(Saved entries)

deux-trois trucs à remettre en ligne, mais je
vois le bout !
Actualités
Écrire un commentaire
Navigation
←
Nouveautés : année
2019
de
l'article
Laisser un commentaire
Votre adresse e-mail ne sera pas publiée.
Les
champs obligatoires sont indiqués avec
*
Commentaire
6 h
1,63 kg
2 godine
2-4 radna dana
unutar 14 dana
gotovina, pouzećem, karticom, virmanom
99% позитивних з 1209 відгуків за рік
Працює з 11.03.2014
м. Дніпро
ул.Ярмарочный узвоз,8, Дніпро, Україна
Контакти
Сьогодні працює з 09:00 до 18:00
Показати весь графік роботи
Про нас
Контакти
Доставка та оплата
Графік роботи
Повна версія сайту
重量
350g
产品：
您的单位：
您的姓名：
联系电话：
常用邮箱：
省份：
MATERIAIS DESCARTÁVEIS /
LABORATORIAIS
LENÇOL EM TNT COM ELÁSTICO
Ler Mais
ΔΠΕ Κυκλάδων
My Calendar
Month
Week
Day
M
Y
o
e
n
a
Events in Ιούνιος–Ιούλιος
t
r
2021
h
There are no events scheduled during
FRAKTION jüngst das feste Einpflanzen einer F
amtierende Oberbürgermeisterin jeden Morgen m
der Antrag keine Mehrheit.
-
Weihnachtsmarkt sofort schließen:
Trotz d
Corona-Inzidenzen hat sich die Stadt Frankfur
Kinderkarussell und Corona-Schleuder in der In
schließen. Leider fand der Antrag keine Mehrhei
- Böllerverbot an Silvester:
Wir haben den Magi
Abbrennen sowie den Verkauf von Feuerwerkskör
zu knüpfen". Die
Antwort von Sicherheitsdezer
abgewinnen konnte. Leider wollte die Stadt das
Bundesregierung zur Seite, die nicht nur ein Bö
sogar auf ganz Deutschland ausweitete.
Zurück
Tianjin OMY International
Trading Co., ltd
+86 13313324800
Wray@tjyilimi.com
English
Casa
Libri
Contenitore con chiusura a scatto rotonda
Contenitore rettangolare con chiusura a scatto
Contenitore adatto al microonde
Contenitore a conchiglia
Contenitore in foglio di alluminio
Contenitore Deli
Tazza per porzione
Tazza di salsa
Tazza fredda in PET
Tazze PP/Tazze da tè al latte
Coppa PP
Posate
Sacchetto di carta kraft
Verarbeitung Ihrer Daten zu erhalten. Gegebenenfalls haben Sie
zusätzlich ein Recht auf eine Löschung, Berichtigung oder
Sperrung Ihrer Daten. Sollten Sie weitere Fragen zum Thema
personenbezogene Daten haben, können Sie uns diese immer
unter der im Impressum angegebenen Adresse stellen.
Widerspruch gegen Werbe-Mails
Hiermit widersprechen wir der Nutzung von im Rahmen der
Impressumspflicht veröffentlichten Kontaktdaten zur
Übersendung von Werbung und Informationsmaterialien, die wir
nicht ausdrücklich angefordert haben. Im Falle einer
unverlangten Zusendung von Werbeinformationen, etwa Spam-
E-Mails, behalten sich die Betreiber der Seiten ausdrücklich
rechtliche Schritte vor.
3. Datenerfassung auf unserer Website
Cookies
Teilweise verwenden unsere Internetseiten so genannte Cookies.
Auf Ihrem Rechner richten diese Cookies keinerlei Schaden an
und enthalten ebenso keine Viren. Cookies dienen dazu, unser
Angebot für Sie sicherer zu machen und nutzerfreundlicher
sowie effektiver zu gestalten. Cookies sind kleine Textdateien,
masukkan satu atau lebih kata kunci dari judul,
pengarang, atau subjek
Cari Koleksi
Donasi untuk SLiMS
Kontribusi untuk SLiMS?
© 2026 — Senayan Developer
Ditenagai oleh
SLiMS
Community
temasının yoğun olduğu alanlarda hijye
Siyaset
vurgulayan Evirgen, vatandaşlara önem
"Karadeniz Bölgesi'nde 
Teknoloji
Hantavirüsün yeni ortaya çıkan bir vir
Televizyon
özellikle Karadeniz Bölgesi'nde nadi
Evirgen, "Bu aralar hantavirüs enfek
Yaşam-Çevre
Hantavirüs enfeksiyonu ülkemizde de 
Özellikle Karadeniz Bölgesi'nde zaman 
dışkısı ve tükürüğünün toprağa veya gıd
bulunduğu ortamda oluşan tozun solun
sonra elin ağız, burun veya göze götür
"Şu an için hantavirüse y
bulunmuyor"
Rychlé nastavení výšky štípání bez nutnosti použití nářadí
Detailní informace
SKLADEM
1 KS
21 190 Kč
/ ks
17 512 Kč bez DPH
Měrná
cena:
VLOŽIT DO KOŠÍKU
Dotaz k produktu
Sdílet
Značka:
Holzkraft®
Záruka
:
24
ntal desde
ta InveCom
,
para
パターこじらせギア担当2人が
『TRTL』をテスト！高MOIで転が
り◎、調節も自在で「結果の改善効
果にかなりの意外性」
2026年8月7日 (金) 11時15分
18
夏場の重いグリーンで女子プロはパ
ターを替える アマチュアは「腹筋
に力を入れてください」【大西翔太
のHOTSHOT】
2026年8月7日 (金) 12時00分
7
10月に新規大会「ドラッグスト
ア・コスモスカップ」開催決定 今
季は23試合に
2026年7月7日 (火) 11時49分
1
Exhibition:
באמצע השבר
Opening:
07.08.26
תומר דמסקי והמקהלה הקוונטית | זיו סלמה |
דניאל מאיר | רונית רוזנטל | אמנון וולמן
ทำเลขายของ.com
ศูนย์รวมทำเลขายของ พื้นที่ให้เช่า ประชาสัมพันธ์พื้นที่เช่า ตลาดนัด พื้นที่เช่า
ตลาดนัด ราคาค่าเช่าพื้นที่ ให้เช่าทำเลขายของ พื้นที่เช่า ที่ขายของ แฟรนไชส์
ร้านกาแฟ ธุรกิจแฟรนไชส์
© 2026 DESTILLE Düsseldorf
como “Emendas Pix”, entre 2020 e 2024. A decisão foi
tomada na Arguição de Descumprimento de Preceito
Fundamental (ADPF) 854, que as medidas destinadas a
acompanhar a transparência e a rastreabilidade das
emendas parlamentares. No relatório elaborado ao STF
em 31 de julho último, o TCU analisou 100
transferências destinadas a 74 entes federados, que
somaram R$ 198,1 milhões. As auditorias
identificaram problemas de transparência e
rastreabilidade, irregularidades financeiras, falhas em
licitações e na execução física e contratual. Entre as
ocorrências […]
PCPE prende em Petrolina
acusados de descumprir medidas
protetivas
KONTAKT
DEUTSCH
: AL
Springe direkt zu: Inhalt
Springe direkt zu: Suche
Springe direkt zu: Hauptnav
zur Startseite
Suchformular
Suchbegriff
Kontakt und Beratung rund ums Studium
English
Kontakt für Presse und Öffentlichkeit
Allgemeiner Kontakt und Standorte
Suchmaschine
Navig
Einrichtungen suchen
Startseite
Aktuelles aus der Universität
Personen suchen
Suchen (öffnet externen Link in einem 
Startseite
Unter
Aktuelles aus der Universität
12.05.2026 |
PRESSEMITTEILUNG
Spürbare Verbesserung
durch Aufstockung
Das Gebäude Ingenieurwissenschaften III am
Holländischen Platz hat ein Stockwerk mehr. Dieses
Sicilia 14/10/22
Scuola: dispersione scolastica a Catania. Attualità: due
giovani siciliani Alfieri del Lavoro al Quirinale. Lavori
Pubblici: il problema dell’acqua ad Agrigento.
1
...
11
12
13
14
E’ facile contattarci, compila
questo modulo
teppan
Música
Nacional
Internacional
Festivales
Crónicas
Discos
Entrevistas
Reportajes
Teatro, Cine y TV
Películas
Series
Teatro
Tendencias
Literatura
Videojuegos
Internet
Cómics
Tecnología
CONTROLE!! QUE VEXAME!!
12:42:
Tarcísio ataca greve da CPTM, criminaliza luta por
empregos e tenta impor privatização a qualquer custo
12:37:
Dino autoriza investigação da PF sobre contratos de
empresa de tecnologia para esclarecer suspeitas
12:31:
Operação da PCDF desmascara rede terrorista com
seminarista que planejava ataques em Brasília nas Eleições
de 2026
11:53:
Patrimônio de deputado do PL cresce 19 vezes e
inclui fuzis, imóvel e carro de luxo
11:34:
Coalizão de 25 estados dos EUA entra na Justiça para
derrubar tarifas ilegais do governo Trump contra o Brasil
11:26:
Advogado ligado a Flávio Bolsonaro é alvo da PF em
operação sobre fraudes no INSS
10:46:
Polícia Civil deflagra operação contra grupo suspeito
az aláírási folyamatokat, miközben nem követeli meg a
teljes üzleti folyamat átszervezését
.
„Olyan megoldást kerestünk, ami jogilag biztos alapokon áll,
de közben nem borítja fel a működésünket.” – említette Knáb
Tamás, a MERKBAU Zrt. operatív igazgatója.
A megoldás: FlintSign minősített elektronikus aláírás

* _WORK INSTRUCTION_:
Find out how many lines in the entries above hold "direkt", then reply with that figure and nothing else.

* _WRITTEN RESPONSE_:
3